(Stored data entries)
* * *

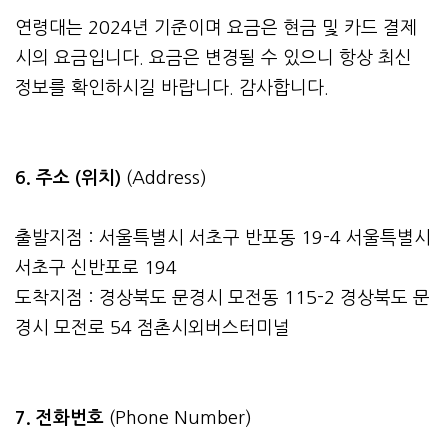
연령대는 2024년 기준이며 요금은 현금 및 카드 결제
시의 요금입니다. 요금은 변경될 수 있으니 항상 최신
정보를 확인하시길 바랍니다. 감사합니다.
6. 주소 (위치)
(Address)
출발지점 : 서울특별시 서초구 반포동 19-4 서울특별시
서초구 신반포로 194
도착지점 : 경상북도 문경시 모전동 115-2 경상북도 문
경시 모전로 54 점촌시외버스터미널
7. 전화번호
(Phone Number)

* * *

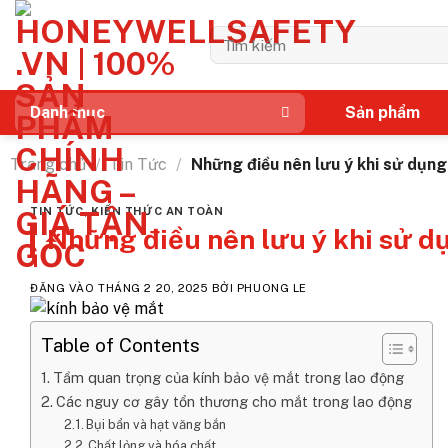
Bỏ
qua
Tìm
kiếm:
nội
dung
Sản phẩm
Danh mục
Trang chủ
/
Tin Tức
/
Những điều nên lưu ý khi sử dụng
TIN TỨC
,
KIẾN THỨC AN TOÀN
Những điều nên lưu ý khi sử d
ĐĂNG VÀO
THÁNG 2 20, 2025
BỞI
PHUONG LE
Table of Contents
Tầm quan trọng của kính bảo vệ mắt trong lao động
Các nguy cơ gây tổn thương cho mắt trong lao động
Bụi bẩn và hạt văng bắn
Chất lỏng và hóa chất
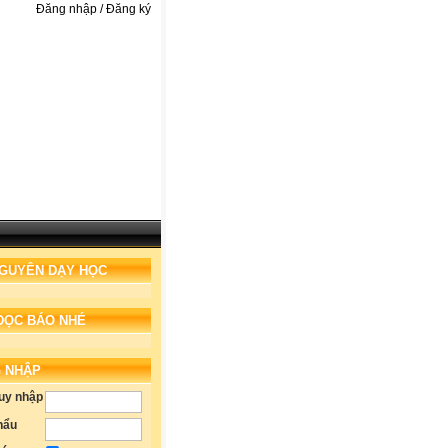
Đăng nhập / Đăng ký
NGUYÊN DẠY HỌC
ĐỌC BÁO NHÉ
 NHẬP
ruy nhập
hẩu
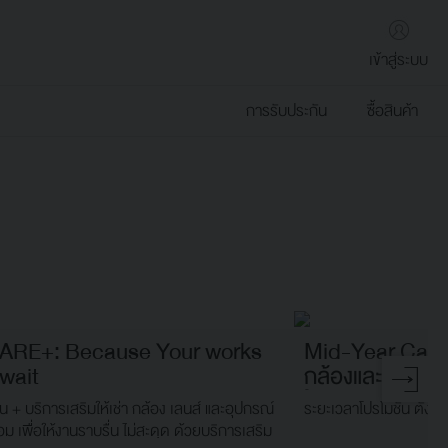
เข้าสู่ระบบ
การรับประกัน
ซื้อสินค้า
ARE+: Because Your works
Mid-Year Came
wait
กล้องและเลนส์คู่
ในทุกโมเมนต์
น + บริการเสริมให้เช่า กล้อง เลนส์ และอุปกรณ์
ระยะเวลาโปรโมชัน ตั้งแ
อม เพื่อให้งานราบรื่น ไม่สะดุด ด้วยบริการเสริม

* * *

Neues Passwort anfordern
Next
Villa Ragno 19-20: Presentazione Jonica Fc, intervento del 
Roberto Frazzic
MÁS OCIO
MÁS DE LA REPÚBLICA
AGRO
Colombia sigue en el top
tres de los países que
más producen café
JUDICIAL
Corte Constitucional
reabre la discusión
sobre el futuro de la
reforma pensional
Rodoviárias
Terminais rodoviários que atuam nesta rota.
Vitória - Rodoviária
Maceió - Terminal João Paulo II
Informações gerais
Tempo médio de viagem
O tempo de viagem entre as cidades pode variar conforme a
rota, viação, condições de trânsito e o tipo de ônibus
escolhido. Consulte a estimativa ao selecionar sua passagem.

* * *

All that is wanted is a faithful reproduction of the line above with "연령대는 2024년 기준이며 요금은 현금 및 카드 결제", the line with "(Phone Number)", and every line in between.

- **RESULT FOR THIS EXERCISE**:
연령대는 2024년 기준이며 요금은 현금 및 카드 결제
시의 요금입니다. 요금은 변경될 수 있으니 항상 최신
정보를 확인하시길 바랍니다. 감사합니다.
6. 주소 (위치)
(Address)
출발지점 : 서울특별시 서초구 반포동 19-4 서울특별시
서초구 신반포로 194
도착지점 : 경상북도 문경시 모전동 115-2 경상북도 문
경시 모전로 54 점촌시외버스터미널
7. 전화번호
(Phone Number)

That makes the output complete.